---- ENTRIES PROVIDED

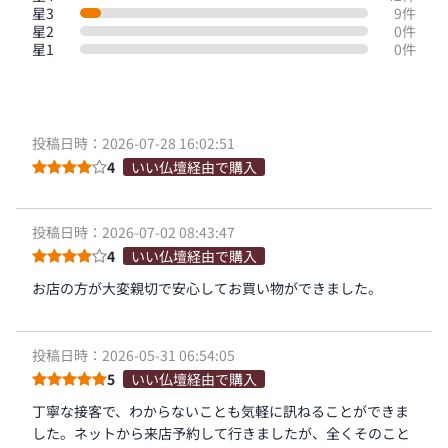
星3
9件
星2
0件
星1
0件
投稿日時：2026-07-28 16:02:51
4
いい仏壇経由で購入
投稿日時：2026-07-02 08:43:47
4
いい仏壇経由で購入
お店の方が大変親切で安心してお買い物ができました。
投稿日時：2026-05-31 06:54:05
5
いい仏壇経由で購入
丁寧な接客で、わからないことも気軽に訊ねることができま
した。ネットから来店予約して行きましたが、全くそのこと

--------

WORK TASK: Down to the last line, return the entries above exactly, with no pictures.

RESPONSE BOX:
星3
9件
星2
0件
星1
0件
投稿日時：2026-07-28 16:02:51
4
いい仏壇経由で購入
投稿日時：2026-07-02 08:43:47
4
いい仏壇経由で購入
お店の方が大変親切で安心してお買い物ができました。
投稿日時：2026-05-31 06:54:05
5
いい仏壇経由で購入
丁寧な接客で、わからないことも気軽に訊ねることができま
した。ネットから来店予約して行きましたが、全くそのこと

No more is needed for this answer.